● **Exercise instructions**:
Restate each record below word for word, skipping images.

----

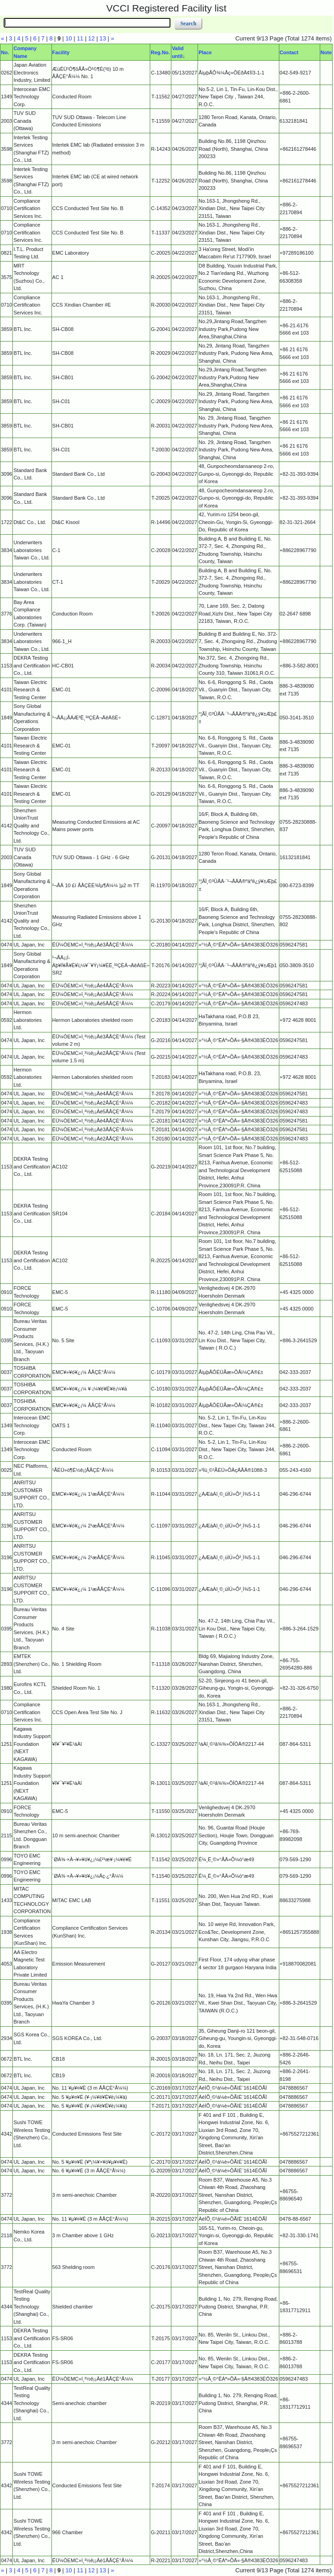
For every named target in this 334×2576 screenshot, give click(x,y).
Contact (289, 52)
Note (326, 52)
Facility (61, 52)
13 (103, 38)
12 (91, 38)
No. (5, 52)
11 (80, 38)
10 (69, 38)
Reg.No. (160, 52)
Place (205, 52)
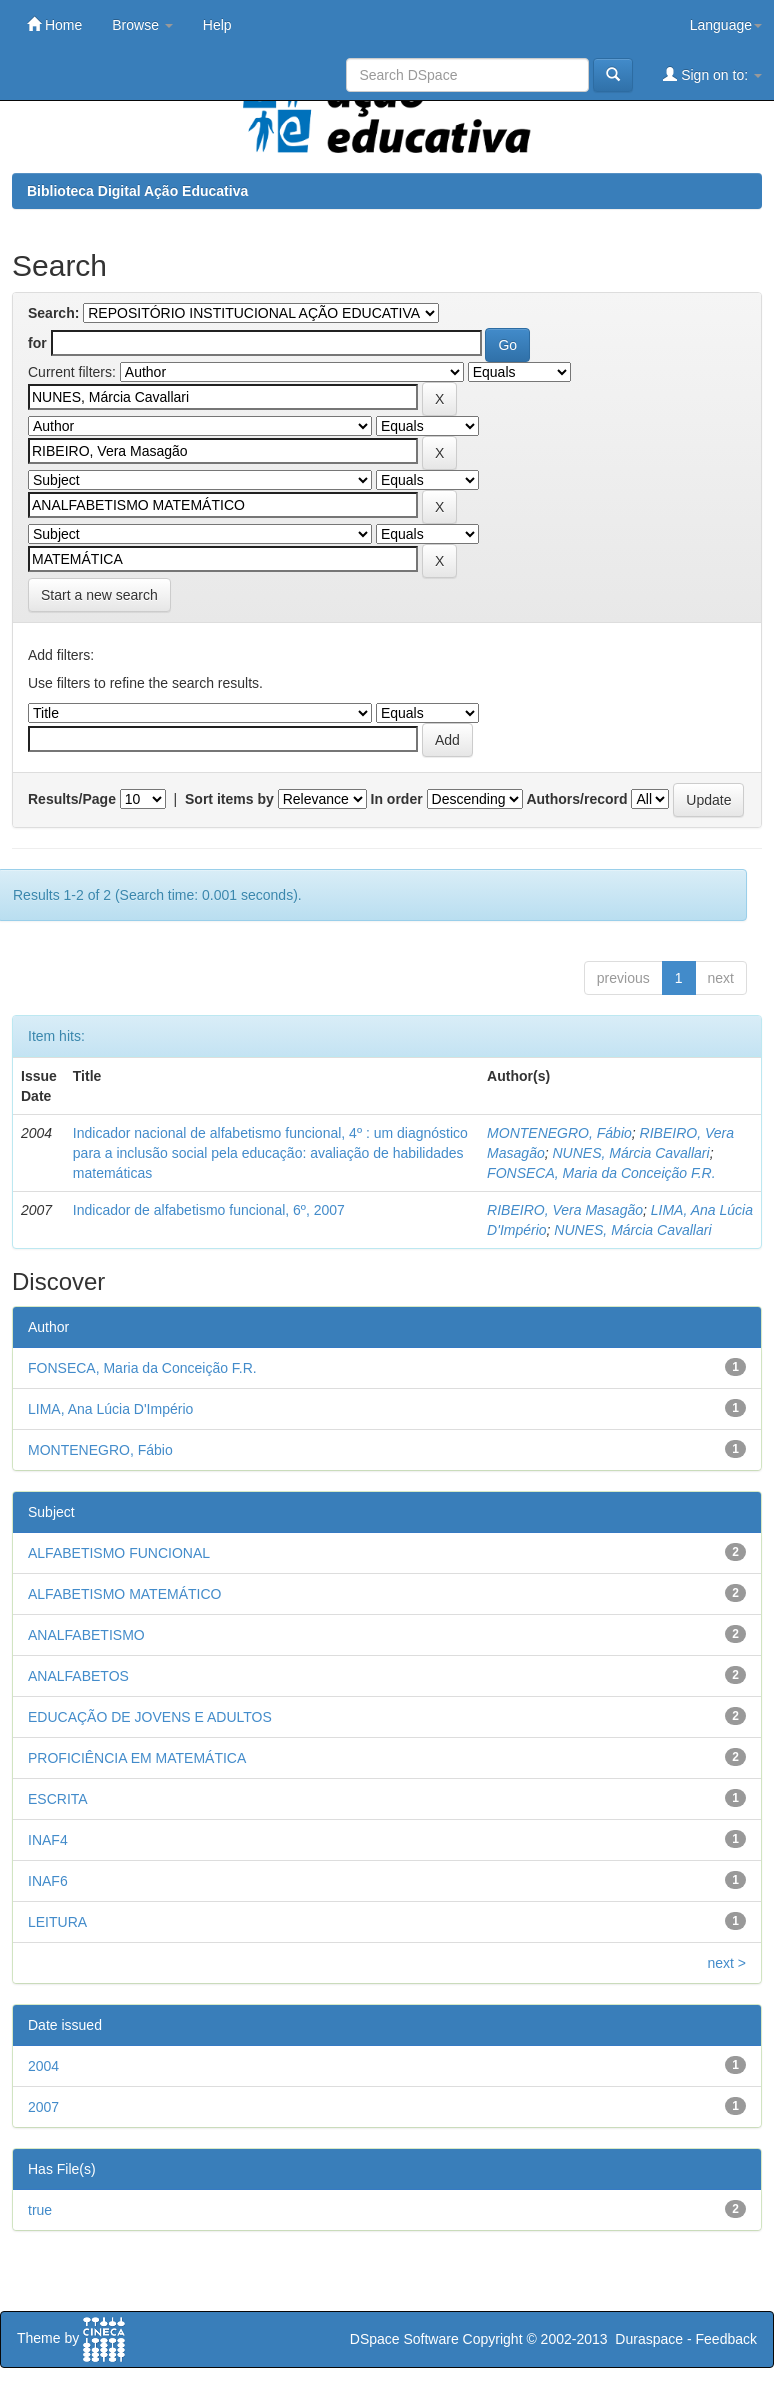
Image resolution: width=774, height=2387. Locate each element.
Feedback (726, 2339)
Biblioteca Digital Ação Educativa (137, 191)
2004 (43, 2066)
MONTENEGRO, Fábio (559, 1133)
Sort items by (229, 799)
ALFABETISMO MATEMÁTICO (124, 1594)
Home (54, 24)
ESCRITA (58, 1799)
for (37, 343)
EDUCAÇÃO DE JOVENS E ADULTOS (150, 1717)
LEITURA (57, 1922)
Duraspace (649, 2339)
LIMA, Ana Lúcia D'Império (110, 1409)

----

● **Result of this task**:
For every named target in this 334×2576 screenshot, give click(x,y).
Contact (289, 52)
Note (326, 52)
Facility (61, 52)
13 (103, 38)
12 (91, 38)
No. (5, 52)
11 (80, 38)
10 (69, 38)
Reg.No. (160, 52)
Place (205, 52)
Image resolution: width=774, height=2387. Locate each element.
Feedback (726, 2339)
Biblioteca Digital Ação Educativa (137, 191)
2004 (43, 2066)
MONTENEGRO, Fábio (559, 1133)
Sort items by (229, 799)
ALFABETISMO MATEMÁTICO (124, 1594)
Home (54, 24)
ESCRITA (58, 1799)
for (37, 343)
EDUCAÇÃO DE JOVENS E ADULTOS (150, 1717)
LEITURA (57, 1922)
Duraspace (649, 2339)
LIMA, Ana Lúcia D'Império (110, 1409)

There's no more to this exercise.